* Work required
Please copy the lines below, exactly as they are, from the one with "yapılması öngörülüyor." through the one with "tipo Free Press.", and leave out the pictures.

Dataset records

⁂

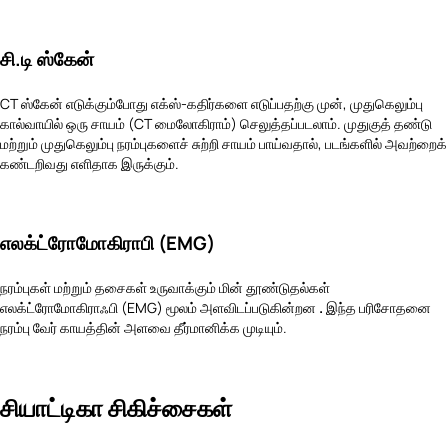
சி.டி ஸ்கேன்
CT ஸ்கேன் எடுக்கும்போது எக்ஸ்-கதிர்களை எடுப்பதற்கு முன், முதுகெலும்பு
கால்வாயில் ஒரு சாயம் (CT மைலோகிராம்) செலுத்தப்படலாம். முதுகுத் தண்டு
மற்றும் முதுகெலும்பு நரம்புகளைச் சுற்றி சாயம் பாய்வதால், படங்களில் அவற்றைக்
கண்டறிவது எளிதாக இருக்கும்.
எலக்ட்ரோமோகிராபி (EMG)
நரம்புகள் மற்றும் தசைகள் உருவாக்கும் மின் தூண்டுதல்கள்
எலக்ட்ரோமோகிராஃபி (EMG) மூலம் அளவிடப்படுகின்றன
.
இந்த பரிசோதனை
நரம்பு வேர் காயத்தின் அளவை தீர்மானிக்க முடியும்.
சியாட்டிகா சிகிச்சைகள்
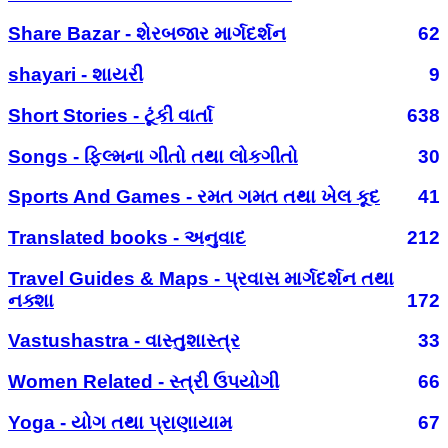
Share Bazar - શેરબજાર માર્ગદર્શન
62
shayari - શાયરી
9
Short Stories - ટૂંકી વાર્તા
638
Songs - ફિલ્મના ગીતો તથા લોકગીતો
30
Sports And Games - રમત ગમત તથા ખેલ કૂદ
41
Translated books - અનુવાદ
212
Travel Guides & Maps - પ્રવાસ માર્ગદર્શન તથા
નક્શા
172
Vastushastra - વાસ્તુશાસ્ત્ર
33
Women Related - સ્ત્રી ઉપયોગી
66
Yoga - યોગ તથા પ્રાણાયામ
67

⁂

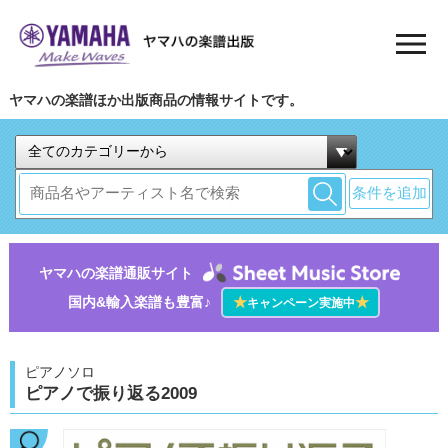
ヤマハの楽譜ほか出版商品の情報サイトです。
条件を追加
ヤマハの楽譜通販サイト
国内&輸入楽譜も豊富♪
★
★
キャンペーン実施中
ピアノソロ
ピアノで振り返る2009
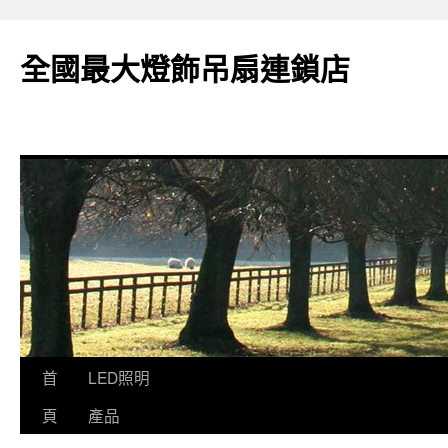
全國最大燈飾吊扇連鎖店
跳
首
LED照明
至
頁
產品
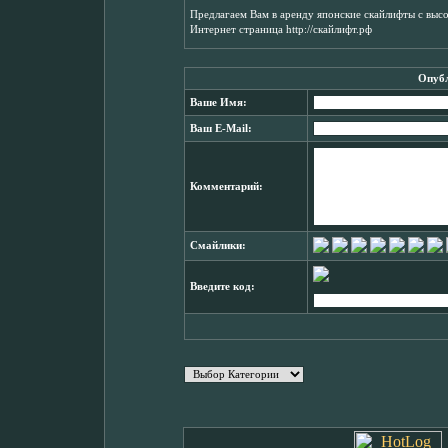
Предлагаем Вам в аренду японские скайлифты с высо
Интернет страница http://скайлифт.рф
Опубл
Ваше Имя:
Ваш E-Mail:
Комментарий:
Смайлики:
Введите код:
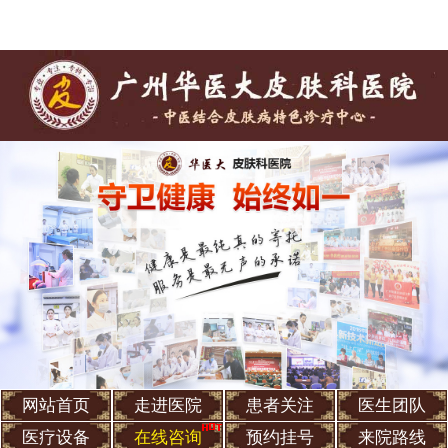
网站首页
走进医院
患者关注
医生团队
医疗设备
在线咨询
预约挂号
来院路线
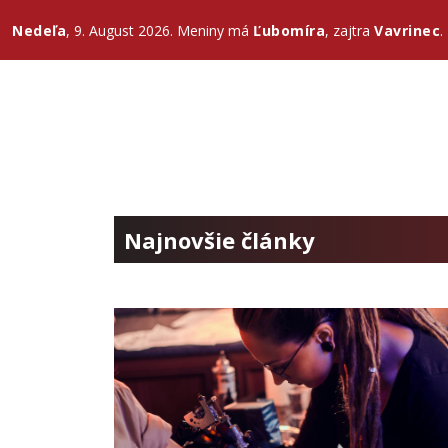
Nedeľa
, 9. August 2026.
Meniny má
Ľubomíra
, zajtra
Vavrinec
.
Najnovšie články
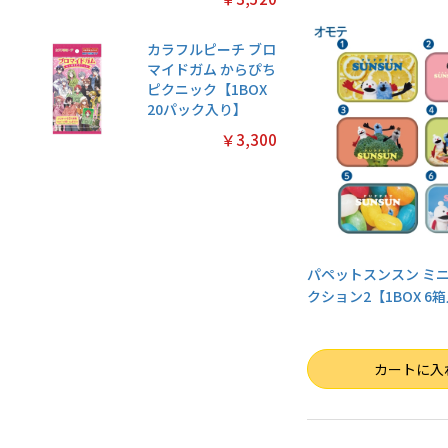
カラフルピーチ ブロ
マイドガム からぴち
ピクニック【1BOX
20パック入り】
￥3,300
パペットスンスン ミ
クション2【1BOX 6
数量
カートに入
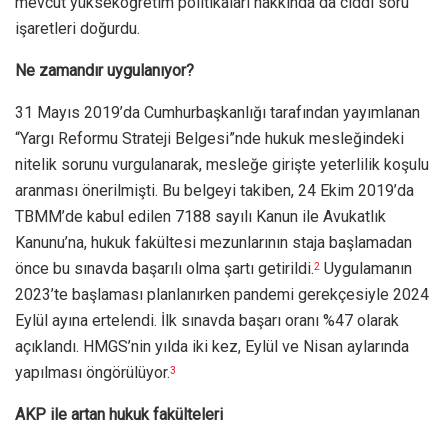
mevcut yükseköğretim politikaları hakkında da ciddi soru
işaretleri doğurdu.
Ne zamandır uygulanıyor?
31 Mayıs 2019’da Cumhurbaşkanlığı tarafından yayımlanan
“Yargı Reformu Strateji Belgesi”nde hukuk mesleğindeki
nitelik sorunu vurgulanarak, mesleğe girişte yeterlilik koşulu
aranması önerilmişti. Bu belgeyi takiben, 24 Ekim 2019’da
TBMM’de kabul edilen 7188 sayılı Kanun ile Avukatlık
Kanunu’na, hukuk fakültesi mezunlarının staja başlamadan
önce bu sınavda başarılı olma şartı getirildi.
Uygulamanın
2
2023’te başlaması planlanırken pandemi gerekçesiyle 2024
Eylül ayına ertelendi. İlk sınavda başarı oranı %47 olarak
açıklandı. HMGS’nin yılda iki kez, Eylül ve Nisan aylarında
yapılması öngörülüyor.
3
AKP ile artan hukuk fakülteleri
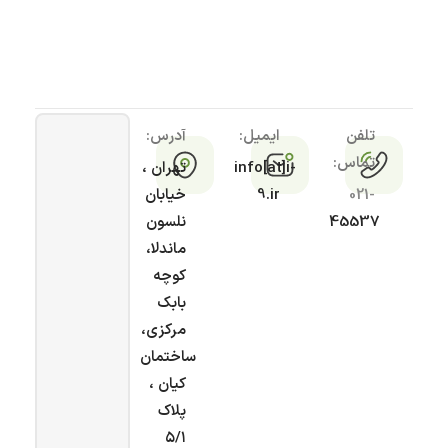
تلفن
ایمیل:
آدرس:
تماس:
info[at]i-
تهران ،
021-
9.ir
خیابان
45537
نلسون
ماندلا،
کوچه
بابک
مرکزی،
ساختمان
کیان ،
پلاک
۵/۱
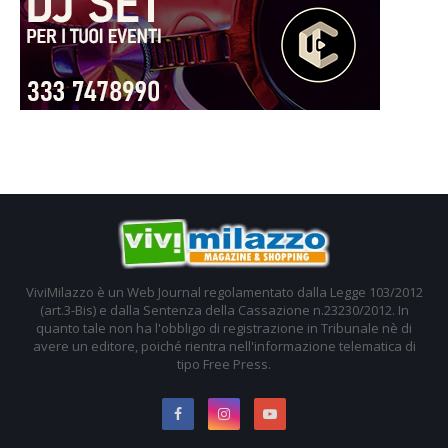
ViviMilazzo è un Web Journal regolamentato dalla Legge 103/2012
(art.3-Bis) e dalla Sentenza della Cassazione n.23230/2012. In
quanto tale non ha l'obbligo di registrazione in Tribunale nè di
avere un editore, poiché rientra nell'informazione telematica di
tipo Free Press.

⁂

* Answer to this problem
yapılması öngörülüyor.
3
AKP ile artan hukuk fakülteleri
تلفن
ایمیل:
آدرس:
تماس:
info[at]i-
تهران ،
021-
9.ir
خیابان
45537
نلسون
ماندلا،
کوچه
بابک
مرکزی،
ساختمان
کیان ،
پلاک
۵/۱
ViviMilazzo è un Web Journal regolamentato dalla Legge 103/2012
(art.3-Bis) e dalla Sentenza della Cassazione n.23230/2012. In
quanto tale non ha l'obbligo di registrazione in Tribunale nè di
avere un editore, poiché rientra nell'informazione telematica di
tipo Free Press.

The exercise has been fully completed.